What you will do -
Keep the pictures out. Restate the entries below word for word.

Items listed in a dataset:
+--
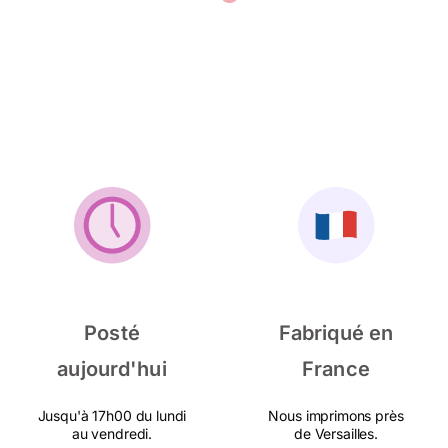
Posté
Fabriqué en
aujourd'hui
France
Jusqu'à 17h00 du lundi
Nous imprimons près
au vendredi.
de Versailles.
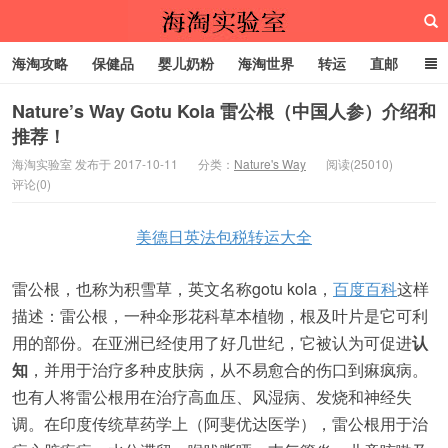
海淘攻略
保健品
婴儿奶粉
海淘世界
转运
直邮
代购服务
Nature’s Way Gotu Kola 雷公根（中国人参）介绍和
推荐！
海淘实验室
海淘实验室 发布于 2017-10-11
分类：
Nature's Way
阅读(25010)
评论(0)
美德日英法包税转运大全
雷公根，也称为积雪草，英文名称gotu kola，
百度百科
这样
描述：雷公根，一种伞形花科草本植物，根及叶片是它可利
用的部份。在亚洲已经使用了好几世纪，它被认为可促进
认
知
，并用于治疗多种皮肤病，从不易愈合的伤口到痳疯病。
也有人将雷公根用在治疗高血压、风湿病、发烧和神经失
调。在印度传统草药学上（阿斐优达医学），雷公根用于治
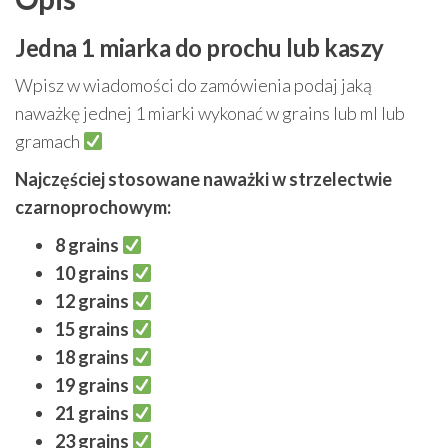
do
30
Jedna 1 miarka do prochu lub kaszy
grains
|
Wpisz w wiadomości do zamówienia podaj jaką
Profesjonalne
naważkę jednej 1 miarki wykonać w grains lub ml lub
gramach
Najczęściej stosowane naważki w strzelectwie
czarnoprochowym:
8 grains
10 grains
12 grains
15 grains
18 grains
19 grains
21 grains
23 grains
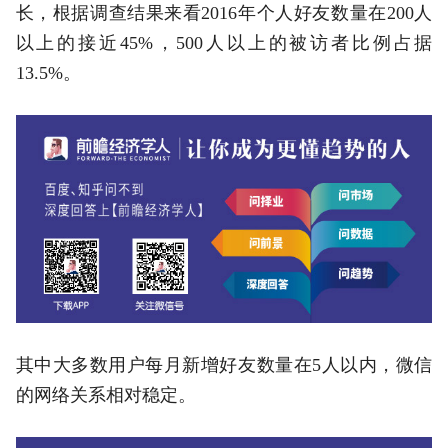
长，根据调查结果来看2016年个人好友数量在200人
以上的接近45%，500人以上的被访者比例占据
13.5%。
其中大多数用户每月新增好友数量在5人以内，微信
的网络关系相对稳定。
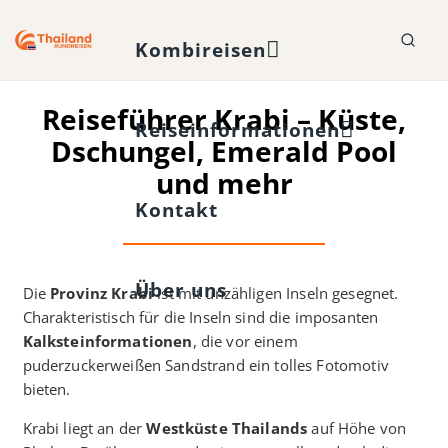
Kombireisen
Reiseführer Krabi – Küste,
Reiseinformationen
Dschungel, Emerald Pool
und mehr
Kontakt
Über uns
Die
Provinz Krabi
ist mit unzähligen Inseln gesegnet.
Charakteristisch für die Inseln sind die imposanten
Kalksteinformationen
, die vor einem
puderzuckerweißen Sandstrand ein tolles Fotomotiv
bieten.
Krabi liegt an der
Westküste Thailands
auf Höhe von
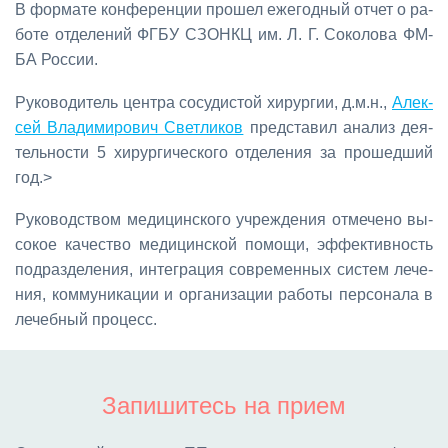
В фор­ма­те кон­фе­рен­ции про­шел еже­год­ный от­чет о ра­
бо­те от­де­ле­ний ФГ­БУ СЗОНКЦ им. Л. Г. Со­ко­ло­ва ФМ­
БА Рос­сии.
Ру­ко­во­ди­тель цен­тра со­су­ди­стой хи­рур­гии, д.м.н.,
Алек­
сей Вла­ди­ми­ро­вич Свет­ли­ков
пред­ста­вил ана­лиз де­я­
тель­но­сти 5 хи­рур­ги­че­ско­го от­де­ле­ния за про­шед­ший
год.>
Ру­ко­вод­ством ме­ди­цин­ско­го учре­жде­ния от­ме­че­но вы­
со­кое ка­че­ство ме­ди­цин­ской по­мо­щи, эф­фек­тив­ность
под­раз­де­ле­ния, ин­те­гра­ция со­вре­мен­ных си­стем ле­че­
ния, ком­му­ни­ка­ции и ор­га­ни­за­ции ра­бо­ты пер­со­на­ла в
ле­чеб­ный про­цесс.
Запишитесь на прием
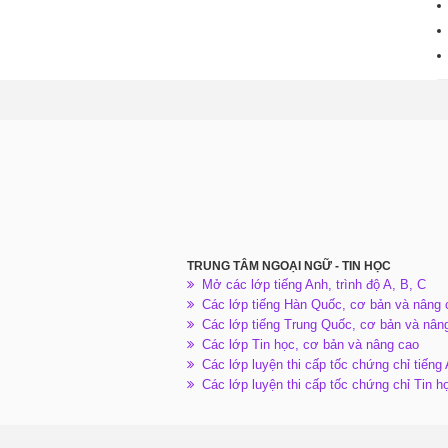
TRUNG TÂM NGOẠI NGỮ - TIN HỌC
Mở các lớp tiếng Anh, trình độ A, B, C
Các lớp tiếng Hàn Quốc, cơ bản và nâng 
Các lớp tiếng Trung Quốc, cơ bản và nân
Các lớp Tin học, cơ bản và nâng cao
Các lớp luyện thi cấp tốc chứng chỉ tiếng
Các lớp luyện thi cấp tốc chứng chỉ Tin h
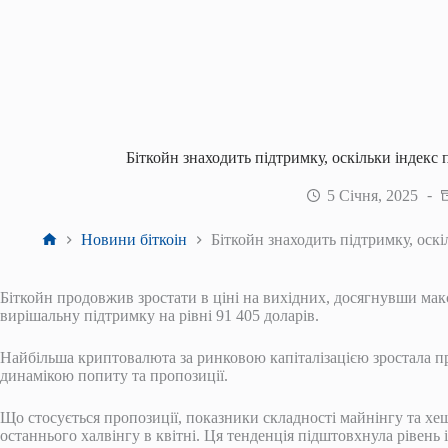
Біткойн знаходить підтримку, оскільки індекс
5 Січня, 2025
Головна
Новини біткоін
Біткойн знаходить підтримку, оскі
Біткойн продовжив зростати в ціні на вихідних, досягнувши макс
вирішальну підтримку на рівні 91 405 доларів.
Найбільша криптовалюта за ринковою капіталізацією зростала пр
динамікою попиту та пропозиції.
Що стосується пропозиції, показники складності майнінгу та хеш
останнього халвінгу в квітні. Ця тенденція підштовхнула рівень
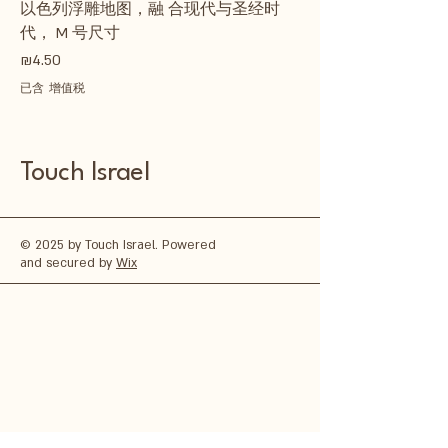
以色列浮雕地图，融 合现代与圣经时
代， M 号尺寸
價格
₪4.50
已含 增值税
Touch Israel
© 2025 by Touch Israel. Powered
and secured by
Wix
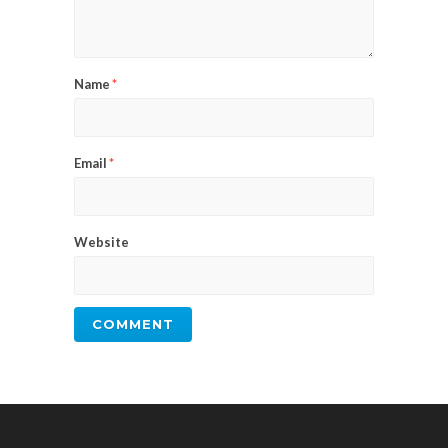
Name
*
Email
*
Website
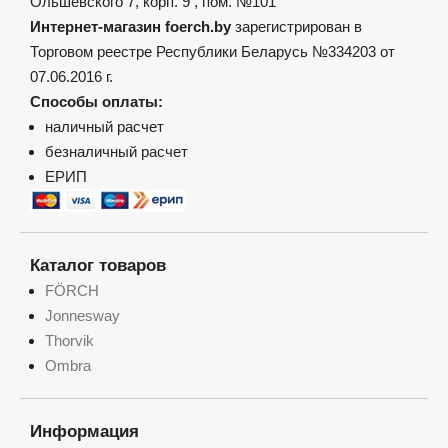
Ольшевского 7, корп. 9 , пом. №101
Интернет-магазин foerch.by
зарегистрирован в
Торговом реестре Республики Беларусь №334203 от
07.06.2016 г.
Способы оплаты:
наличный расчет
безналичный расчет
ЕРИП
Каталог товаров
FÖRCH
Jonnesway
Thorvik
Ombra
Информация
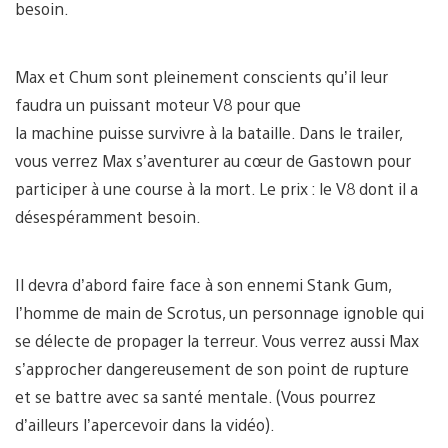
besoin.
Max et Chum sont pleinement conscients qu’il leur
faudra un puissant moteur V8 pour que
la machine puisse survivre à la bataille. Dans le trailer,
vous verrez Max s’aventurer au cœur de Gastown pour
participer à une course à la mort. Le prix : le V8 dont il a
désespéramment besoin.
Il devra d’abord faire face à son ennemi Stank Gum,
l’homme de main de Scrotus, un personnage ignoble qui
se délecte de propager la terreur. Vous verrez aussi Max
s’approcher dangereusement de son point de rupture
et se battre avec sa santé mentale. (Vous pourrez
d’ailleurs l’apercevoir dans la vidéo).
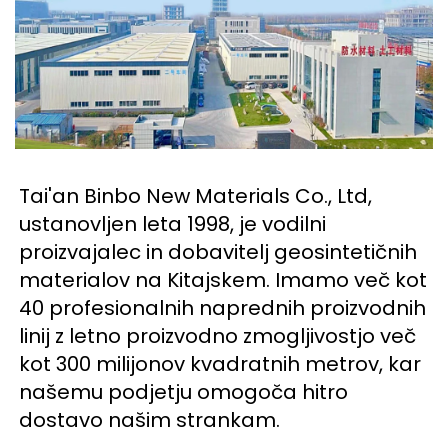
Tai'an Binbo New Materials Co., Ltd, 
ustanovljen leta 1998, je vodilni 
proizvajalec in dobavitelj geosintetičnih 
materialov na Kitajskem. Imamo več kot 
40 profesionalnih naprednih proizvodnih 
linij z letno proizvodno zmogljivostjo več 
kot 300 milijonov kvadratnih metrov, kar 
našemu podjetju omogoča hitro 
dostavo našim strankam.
+--
Solution to this exercise -
Posté
Fabriqué en
aujourd'hui
France
Jusqu'à 17h00 du lundi
Nous imprimons près
au vendredi.
de Versailles.
海淘攻略
保健品
婴儿奶粉
海淘世界
转运
直邮
代购服务
Nature’s Way Gotu Kola 雷公根（中国人参）介绍和
推荐！
海淘实验室
海淘实验室 发布于 2017-10-11
分类：
Nature's Way
阅读(25010)
评论(0)
美德日英法包税转运大全
雷公根，也称为积雪草，英文名称gotu kola，
百度百科
这样
描述：雷公根，一种伞形花科草本植物，根及叶片是它可利
用的部份。在亚洲已经使用了好几世纪，它被认为可促进
认
知
，并用于治疗多种皮肤病，从不易愈合的伤口到痳疯病。
也有人将雷公根用在治疗高血压、风湿病、发烧和神经失
调。在印度传统草药学上（阿斐优达医学），雷公根用于治
do
30
Jedna 1 miarka do prochu lub kaszy
grains
|
Wpisz w wiadomości do zamówienia podaj jaką
Profesjonalne
naważkę jednej 1 miarki wykonać w grains lub ml lub
gramach
Najczęściej stosowane naważki w strzelectwie
czarnoprochowym:
8 grains
10 grains
12 grains
15 grains
18 grains
19 grains
21 grains
23 grains
长，根据调查结果来看2016年个人好友数量在200人
以上的接近45%，500人以上的被访者比例占据
13.5%。
其中大多数用户每月新增好友数量在5人以内，微信
的网络关系相对稳定。
Kombireisen
Reiseführer Krabi – Küste,
Reiseinformationen
Dschungel, Emerald Pool
und mehr
Kontakt
Über uns
Die
Provinz Krabi
ist mit unzähligen Inseln gesegnet.
Charakteristisch für die Inseln sind die imposanten
Kalksteinformationen
, die vor einem
puderzuckerweißen Sandstrand ein tolles Fotomotiv
bieten.
Krabi liegt an der
Westküste Thailands
auf Höhe von
В фор­ма­те кон­фе­рен­ции про­шел еже­год­ный от­чет о ра­
бо­те от­де­ле­ний ФГ­БУ СЗОНКЦ им. Л. Г. Со­ко­ло­ва ФМ­
БА Рос­сии.
Ру­ко­во­ди­тель цен­тра со­су­ди­стой хи­рур­гии, д.м.н.,
Алек­
сей Вла­ди­ми­ро­вич Свет­ли­ков
пред­ста­вил ана­лиз де­я­
тель­но­сти 5 хи­рур­ги­че­ско­го от­де­ле­ния за про­шед­ший
год.>
Ру­ко­вод­ством ме­ди­цин­ско­го учре­жде­ния от­ме­че­но вы­
со­кое ка­че­ство ме­ди­цин­ской по­мо­щи, эф­фек­тив­ность
под­раз­де­ле­ния, ин­те­гра­ция со­вре­мен­ных си­стем ле­че­
ния, ком­му­ни­ка­ции и ор­га­ни­за­ции ра­бо­ты пер­со­на­ла в
ле­чеб­ный про­цесс.
Запишитесь на прием
TRUNG TÂM NGOẠI NGỮ - TIN HỌC
Mở các lớp tiếng Anh, trình độ A, B, C
Các lớp tiếng Hàn Quốc, cơ bản và nâng 
Các lớp tiếng Trung Quốc, cơ bản và nân
Các lớp Tin học, cơ bản và nâng cao
Các lớp luyện thi cấp tốc chứng chỉ tiếng
Các lớp luyện thi cấp tốc chứng chỉ Tin h
Біткойн знаходить підтримку, оскільки індекс
5 Січня, 2025
Головна
Новини біткоін
Біткойн знаходить підтримку, оскі
Біткойн продовжив зростати в ціні на вихідних, досягнувши макс
вирішальну підтримку на рівні 91 405 доларів.
Найбільша криптовалюта за ринковою капіталізацією зростала пр
динамікою попиту та пропозиції.
Що стосується пропозиції, показники складності майнінгу та хеш
останнього халвінгу в квітні. Ця тенденція підштовхнула рівень
以色列浮雕地图，融 合现代与圣经时
代， M 号尺寸
價格
₪4.50
已含 增值税
Touch Israel
© 2025 by Touch Israel. Powered
and secured by
Wix
Name
*
Email
*
Website
Ольшевского 7, корп. 9 , пом. №101
Интернет-магазин foerch.by
зарегистрирован в
Торговом реестре Республики Беларусь №334203 от
07.06.2016 г.
Способы оплаты:
наличный расчет
безналичный расчет
ЕРИП
Каталог товаров
FÖRCH
Jonnesway
Thorvik
Ombra
Информация
besoin.
Max et Chum sont pleinement conscients qu’il leur
faudra un puissant moteur V8 pour que
la machine puisse survivre à la bataille. Dans le trailer,
vous verrez Max s’aventurer au cœur de Gastown pour
participer à une course à la mort. Le prix : le V8 dont il a
désespéramment besoin.
Il devra d’abord faire face à son ennemi Stank Gum,
l’homme de main de Scrotus, un personnage ignoble qui
se délecte de propager la terreur. Vous verrez aussi Max
s’approcher dangereusement de son point de rupture
et se battre avec sa santé mentale. (Vous pourrez
d’ailleurs l’apercevoir dans la vidéo).
Tai'an Binbo New Materials Co., Ltd, 
ustanovljen leta 1998, je vodilni 
proizvajalec in dobavitelj geosintetičnih 
materialov na Kitajskem. Imamo več kot 
40 profesionalnih naprednih proizvodnih 
linij z letno proizvodno zmogljivostjo več 
kot 300 milijonov kvadratnih metrov, kar 
našemu podjetju omogoča hitro 
dostavo našim strankam.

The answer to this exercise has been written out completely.